Сегодня я совершенно свободный человек, вчера распрощался с фабрикой, сознаюсь, без всякого сожаления, но будущее рисуется в самых безотрадных красках. Перспектив на работу нет, и денег нет, да и какие деньги будут в ходу, еще неизвестно. В газетах пишут, и даже усиленно распускают слухи о зверствах фашистов. Уж такие небылицы распространяют, что, право, совестно читать, но, очевидно, и немцы не остаются в долгу. Сегодня что-то тихо. Говорят, что немцев отбили. Возможно.

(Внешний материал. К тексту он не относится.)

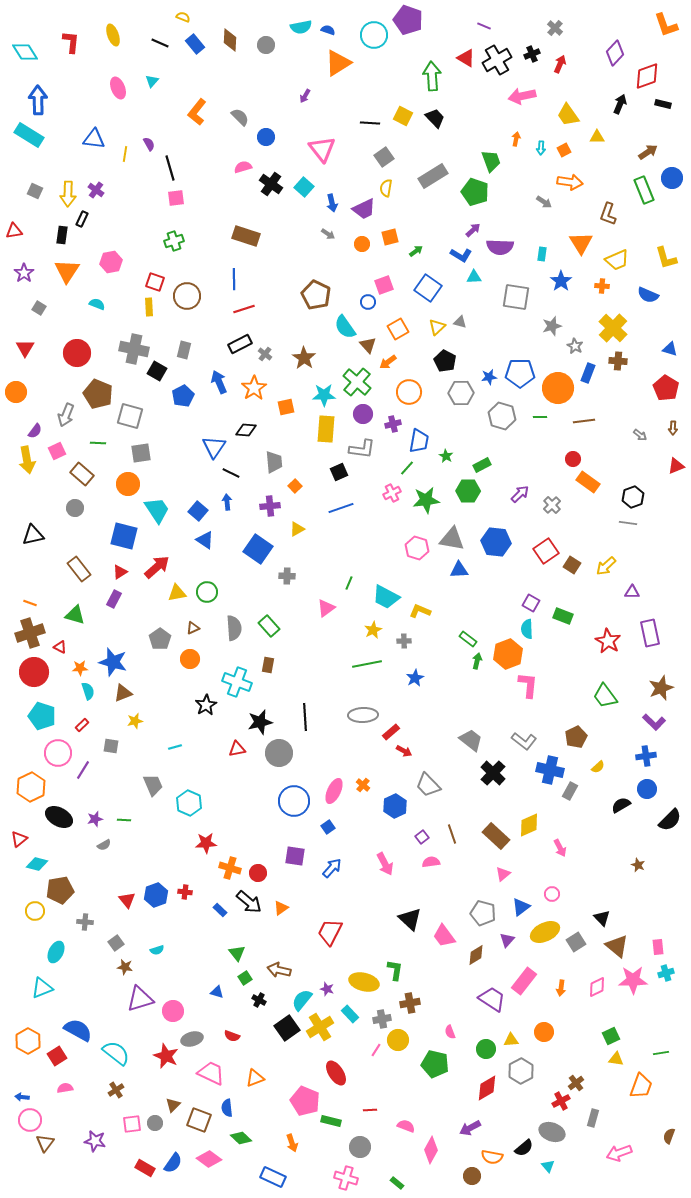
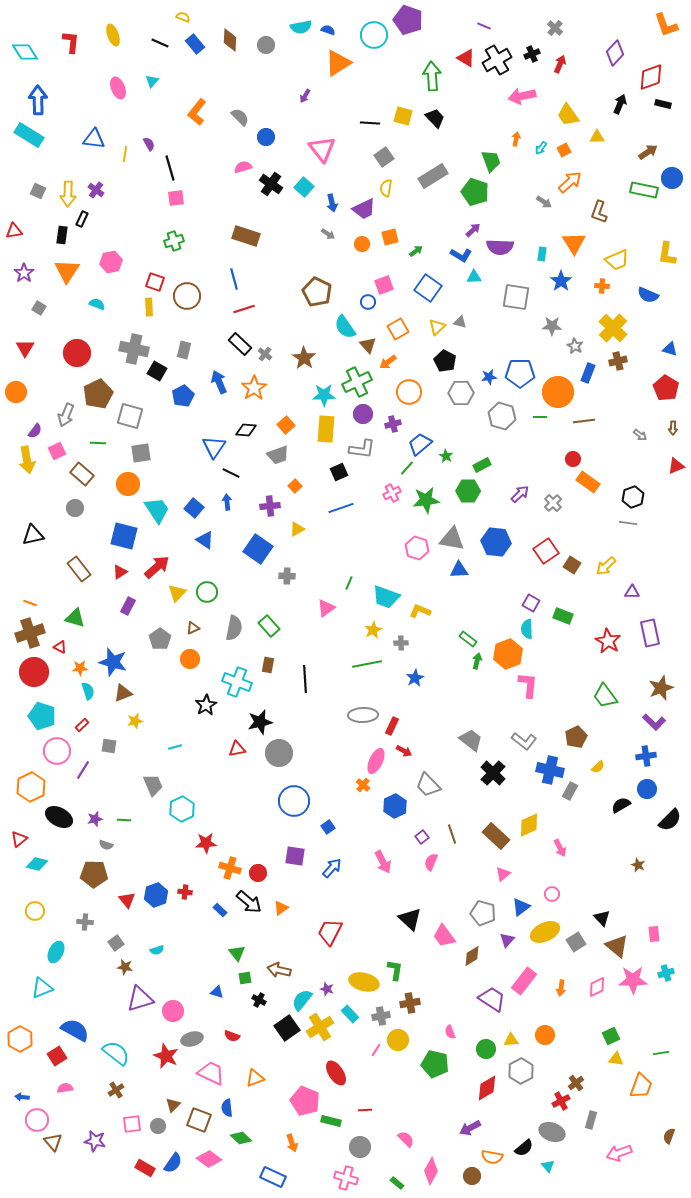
red diamond at (647, 76): moved 4 px right, 1 px down
yellow square at (403, 116): rotated 12 degrees counterclockwise
cyan arrow at (541, 148): rotated 32 degrees clockwise
orange arrow at (570, 182): rotated 50 degrees counterclockwise
green rectangle at (644, 190): rotated 56 degrees counterclockwise
gray square at (35, 191): moved 3 px right
brown L-shape at (608, 214): moved 9 px left, 2 px up
orange triangle at (581, 243): moved 7 px left
yellow L-shape at (666, 258): moved 1 px right, 4 px up; rotated 25 degrees clockwise
blue line at (234, 279): rotated 15 degrees counterclockwise
brown pentagon at (316, 295): moved 1 px right, 3 px up
gray star at (552, 326): rotated 18 degrees clockwise
black rectangle at (240, 344): rotated 70 degrees clockwise
brown cross at (618, 361): rotated 18 degrees counterclockwise
green cross at (357, 382): rotated 24 degrees clockwise
orange circle at (558, 388): moved 4 px down
brown pentagon at (98, 394): rotated 24 degrees clockwise
orange square at (286, 407): moved 18 px down; rotated 30 degrees counterclockwise
blue trapezoid at (419, 441): moved 1 px right, 3 px down; rotated 140 degrees counterclockwise
gray trapezoid at (274, 462): moved 4 px right, 7 px up; rotated 75 degrees clockwise
gray cross at (552, 505): moved 1 px right, 2 px up
blue square at (198, 511): moved 4 px left, 3 px up
yellow triangle at (177, 593): rotated 36 degrees counterclockwise
cyan trapezoid at (386, 597): rotated 8 degrees counterclockwise
purple rectangle at (114, 599): moved 14 px right, 7 px down
green triangle at (75, 615): moved 3 px down
gray semicircle at (234, 628): rotated 15 degrees clockwise
gray cross at (404, 641): moved 3 px left, 2 px down
black line at (305, 717): moved 38 px up
red rectangle at (391, 732): moved 1 px right, 6 px up; rotated 24 degrees counterclockwise
gray square at (111, 746): moved 2 px left
pink circle at (58, 753): moved 1 px left, 2 px up
pink ellipse at (334, 791): moved 42 px right, 30 px up
cyan hexagon at (189, 803): moved 7 px left, 6 px down; rotated 10 degrees clockwise
gray semicircle at (104, 845): moved 2 px right; rotated 48 degrees clockwise
pink semicircle at (431, 862): rotated 60 degrees counterclockwise
pink arrow at (385, 864): moved 2 px left, 2 px up
brown pentagon at (60, 890): moved 34 px right, 16 px up; rotated 12 degrees clockwise
pink rectangle at (658, 947): moved 4 px left, 13 px up
brown diamond at (476, 955): moved 4 px left, 1 px down
green square at (245, 978): rotated 24 degrees clockwise
gray cross at (382, 1019): moved 1 px left, 3 px up
blue semicircle at (78, 1030): moved 3 px left
orange circle at (544, 1032): moved 1 px right, 3 px down
orange hexagon at (28, 1041): moved 8 px left, 2 px up
red line at (370, 1110): moved 5 px left
gray rectangle at (593, 1118): moved 2 px left, 2 px down
pink circle at (30, 1120): moved 7 px right
gray circle at (155, 1123): moved 3 px right, 3 px down
pink semicircle at (406, 1126): moved 13 px down; rotated 24 degrees clockwise
brown triangle at (45, 1143): moved 8 px right, 1 px up; rotated 18 degrees counterclockwise
pink diamond at (431, 1150): moved 21 px down
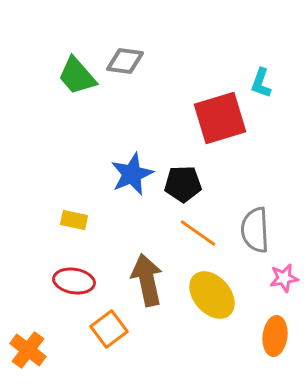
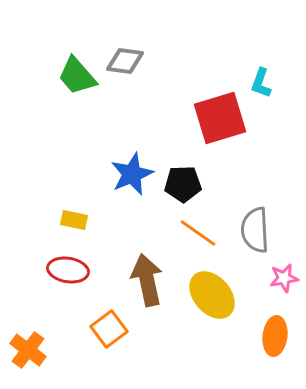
red ellipse: moved 6 px left, 11 px up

14/VIII. 10 ч. утра. Вчера до 7 ч. вечера было совершенно тихо, не считая отдаленных выстрелов. Ровно в 7 вдруг появился вражеский самолет, и тут началась пальба. Слышен был гул, возможно, был сброшен снаряд. Затем ровно в 4 утра я проснулся от гудения нем. самолета, и тут же началась учащенная пальба зениток. Я вскочил с постели и через окно наблюдал, как несколько прожекторов медленно вели самолет, но из-за деревьев я не мог точно видеть результат. Скоро все стихло, и снова лег в постель. С утра начали развозить снова сахар. Говорят, что немцы заняли Смоленск.
15/8. У нас во дворе настоящий адский концерт. Двое ребят наших соседей орут по очереди или вместе. К этому ежедневному концерту прибавилось еще три голоса детей еврейки-беженки, а к довершению этого концерта присоединилась голодная корова, которая, не умолкая, мычит каким-то надорванным отвратительным голосом. Затем появился новый слух: якобы немцы дали Одессе ультиматум: эвакуироваться до воскресенья, в противном случае от Одессы не оставят камня на камне. По радио передали, что немцы заняли Елисаветград и Первомайск. В час дня я ходил купаться. Купались исключительно мальчишки и я, старый, с ними. Вода удивительно теплая, прозрачная, но едва я вылез из воды, появились неприятельские самолеты, и пошла зенитная стрельба. Пришлось мне укрыться у берега под горой. Самолеты благополучно удрали, и пальба прекратилась, лишь в направлении Лузановки, не умолкая, громыхают сегодня целый день орудия.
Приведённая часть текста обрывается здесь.